What to produce:
When you reach a picture, skip it, and retype every line below exactly.
++++ Entries supplied ++++
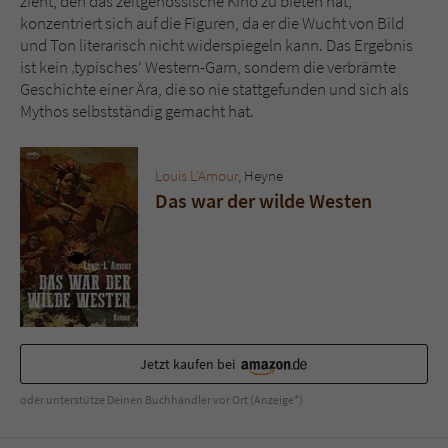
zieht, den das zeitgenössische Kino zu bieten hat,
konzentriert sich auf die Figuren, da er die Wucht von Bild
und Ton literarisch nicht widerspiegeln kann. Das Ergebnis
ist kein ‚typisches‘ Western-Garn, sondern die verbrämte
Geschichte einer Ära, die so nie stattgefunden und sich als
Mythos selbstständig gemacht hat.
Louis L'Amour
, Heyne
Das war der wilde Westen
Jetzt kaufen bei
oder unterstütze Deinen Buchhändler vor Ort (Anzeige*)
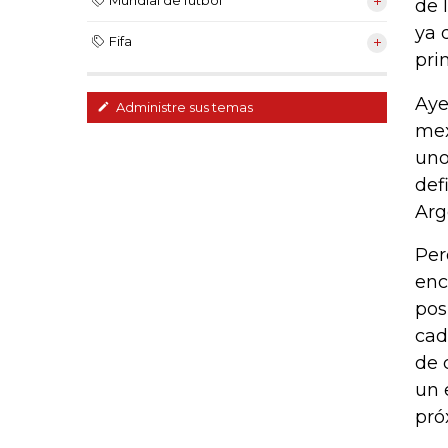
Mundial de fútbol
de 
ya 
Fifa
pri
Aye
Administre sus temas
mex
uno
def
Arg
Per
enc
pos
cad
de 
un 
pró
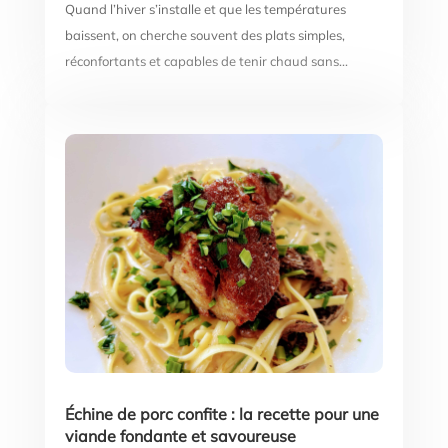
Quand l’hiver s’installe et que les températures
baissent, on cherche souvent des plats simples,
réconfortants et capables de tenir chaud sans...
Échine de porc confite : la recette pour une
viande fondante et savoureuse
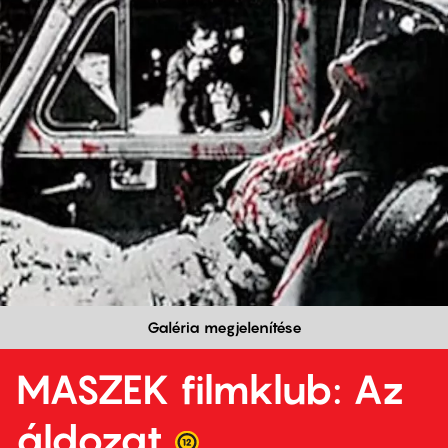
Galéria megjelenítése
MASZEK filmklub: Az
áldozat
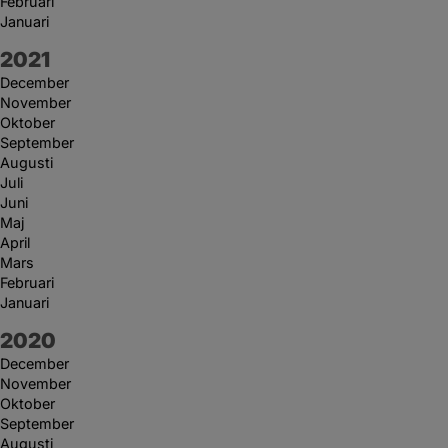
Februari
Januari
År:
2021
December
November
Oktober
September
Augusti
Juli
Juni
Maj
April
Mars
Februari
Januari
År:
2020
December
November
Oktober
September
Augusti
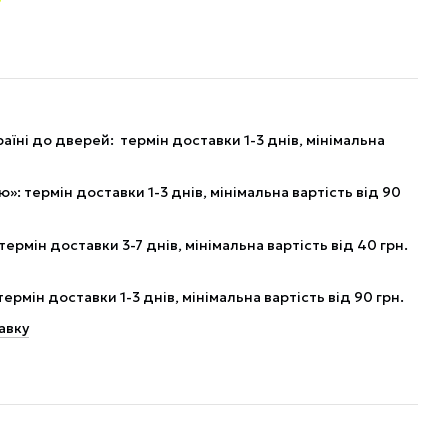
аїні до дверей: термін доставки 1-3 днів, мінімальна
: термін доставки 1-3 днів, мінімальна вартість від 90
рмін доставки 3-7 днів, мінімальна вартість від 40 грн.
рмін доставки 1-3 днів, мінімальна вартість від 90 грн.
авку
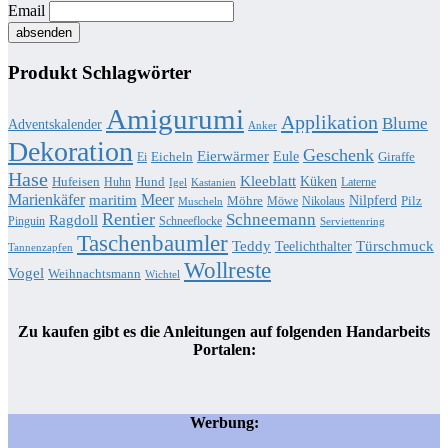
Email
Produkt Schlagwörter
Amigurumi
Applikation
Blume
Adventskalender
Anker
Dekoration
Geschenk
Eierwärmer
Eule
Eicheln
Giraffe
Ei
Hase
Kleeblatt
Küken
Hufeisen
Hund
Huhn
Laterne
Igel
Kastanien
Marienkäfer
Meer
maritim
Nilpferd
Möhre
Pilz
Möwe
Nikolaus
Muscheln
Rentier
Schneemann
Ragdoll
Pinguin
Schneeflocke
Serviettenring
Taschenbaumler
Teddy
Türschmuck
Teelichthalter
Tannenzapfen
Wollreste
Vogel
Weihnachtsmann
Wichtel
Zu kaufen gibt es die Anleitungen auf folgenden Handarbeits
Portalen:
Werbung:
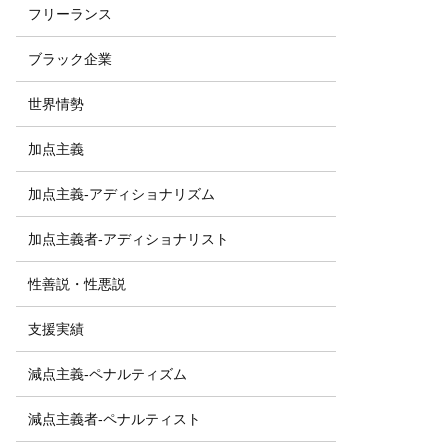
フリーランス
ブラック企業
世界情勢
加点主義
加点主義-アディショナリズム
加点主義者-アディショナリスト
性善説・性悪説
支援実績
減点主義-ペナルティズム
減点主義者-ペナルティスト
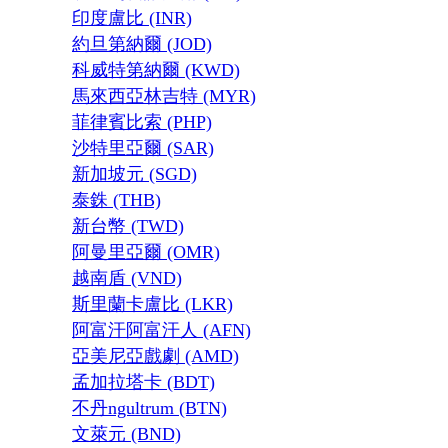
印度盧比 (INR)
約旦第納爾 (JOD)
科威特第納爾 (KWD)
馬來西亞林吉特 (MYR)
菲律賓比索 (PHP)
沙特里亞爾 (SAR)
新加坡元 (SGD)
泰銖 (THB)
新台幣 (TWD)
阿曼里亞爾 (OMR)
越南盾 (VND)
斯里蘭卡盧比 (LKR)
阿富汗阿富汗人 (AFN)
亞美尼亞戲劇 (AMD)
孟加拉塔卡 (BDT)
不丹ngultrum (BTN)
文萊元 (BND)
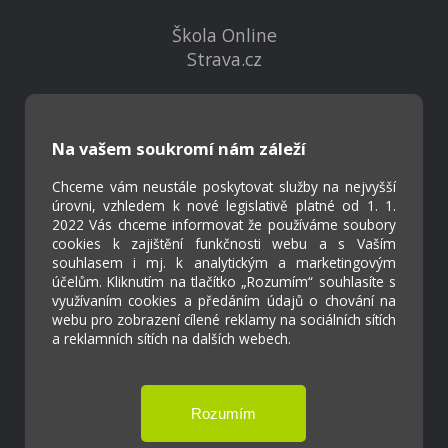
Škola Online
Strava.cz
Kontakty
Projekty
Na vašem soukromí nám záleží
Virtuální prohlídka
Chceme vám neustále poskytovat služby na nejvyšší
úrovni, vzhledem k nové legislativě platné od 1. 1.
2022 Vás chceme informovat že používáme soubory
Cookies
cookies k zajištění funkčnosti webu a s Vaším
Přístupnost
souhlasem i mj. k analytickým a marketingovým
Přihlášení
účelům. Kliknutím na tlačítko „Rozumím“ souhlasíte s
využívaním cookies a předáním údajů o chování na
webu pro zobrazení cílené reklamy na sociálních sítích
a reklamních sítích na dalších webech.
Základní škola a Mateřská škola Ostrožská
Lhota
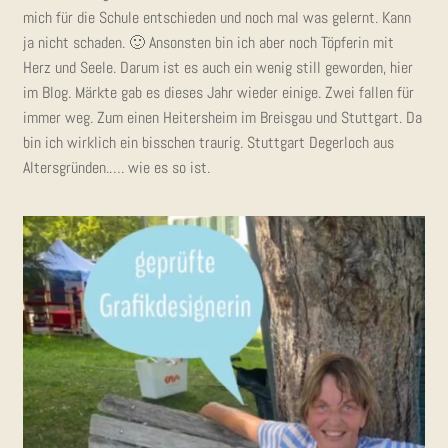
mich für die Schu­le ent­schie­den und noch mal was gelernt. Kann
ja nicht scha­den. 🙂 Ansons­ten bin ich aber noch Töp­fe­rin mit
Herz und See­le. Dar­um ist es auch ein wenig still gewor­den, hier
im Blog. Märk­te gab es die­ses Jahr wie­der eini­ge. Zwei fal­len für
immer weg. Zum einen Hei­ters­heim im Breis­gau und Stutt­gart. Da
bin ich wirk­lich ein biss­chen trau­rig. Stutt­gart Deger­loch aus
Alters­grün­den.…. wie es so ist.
++++
Solution for this task:
zieht, den das zeitgenössische Kino zu bieten hat,
konzentriert sich auf die Figuren, da er die Wucht von Bild
und Ton literarisch nicht widerspiegeln kann. Das Ergebnis
ist kein ‚typisches‘ Western-Garn, sondern die verbrämte
Geschichte einer Ära, die so nie stattgefunden und sich als
Mythos selbstständig gemacht hat.
Louis L'Amour
, Heyne
Das war der wilde Westen
Jetzt kaufen bei
oder unterstütze Deinen Buchhändler vor Ort (Anzeige*)
Mundial de fútbol
de 
ya 
Fifa
pri
Aye
Administre sus temas
mex
uno
def
Arg
Per
enc
pos
cad
de 
un 
pró
Quand l’hiver s’installe et que les températures
baissent, on cherche souvent des plats simples,
réconfortants et capables de tenir chaud sans...
Échine de porc confite : la recette pour une
viande fondante et savoureuse
Galéria megjelenítése
MASZEK filmklub: Az
áldozat
Februari
Januari
År:
2021
December
November
Oktober
September
Augusti
Juli
Juni
Maj
April
Mars
Februari
Januari
År:
2020
December
November
Oktober
September
Augusti
аїні до дверей: термін доставки 1-3 днів, мінімальна
: термін доставки 1-3 днів, мінімальна вартість від 90
рмін доставки 3-7 днів, мінімальна вартість від 40 грн.
рмін доставки 1-3 днів, мінімальна вартість від 90 грн.
авку
Email
Produkt Schlagwörter
Amigurumi
Applikation
Blume
Adventskalender
Anker
Dekoration
Geschenk
Eierwärmer
Eule
Eicheln
Giraffe
Ei
Hase
Kleeblatt
Küken
Hufeisen
Hund
Huhn
Laterne
Igel
Kastanien
Marienkäfer
Meer
maritim
Nilpferd
Möhre
Pilz
Möwe
Nikolaus
Muscheln
Rentier
Schneemann
Ragdoll
Pinguin
Schneeflocke
Serviettenring
Taschenbaumler
Teddy
Türschmuck
Teelichthalter
Tannenzapfen
Wollreste
Vogel
Weihnachtsmann
Wichtel
Zu kaufen gibt es die Anleitungen auf folgenden Handarbeits
Portalen:
Werbung:
フリーランス
ブラック企業
世界情勢
加点主義
加点主義-アディショナリズム
加点主義者-アディショナリスト
性善説・性悪説
支援実績
減点主義-ペナルティズム
減点主義者-ペナルティスト
印度盧比 (INR)
約旦第納爾 (JOD)
科威特第納爾 (KWD)
馬來西亞林吉特 (MYR)
菲律賓比索 (PHP)
沙特里亞爾 (SAR)
新加坡元 (SGD)
泰銖 (THB)
新台幣 (TWD)
阿曼里亞爾 (OMR)
越南盾 (VND)
斯里蘭卡盧比 (LKR)
阿富汗阿富汗人 (AFN)
亞美尼亞戲劇 (AMD)
孟加拉塔卡 (BDT)
不丹ngultrum (BTN)
文萊元 (BND)
Škola Online
Strava.cz
Kontakty
Projekty
Na vašem soukromí nám záleží
Virtuální prohlídka
Chceme vám neustále poskytovat služby na nejvyšší
úrovni, vzhledem k nové legislativě platné od 1. 1.
2022 Vás chceme informovat že používáme soubory
Cookies
cookies k zajištění funkčnosti webu a s Vaším
Přístupnost
souhlasem i mj. k analytickým a marketingovým
Přihlášení
účelům. Kliknutím na tlačítko „Rozumím“ souhlasíte s
využívaním cookies a předáním údajů o chování na
webu pro zobrazení cílené reklamy na sociálních sítích
a reklamních sítích na dalších webech.
Základní škola a Mateřská škola Ostrožská
Lhota
mich für die Schu­le ent­schie­den und noch mal was gelernt. Kann
ja nicht scha­den. 🙂 Ansons­ten bin ich aber noch Töp­fe­rin mit
Herz und See­le. Dar­um ist es auch ein wenig still gewor­den, hier
im Blog. Märk­te gab es die­ses Jahr wie­der eini­ge. Zwei fal­len für
immer weg. Zum einen Hei­ters­heim im Breis­gau und Stutt­gart. Da
bin ich wirk­lich ein biss­chen trau­rig. Stutt­gart Deger­loch aus
Alters­grün­den.…. wie es so ist.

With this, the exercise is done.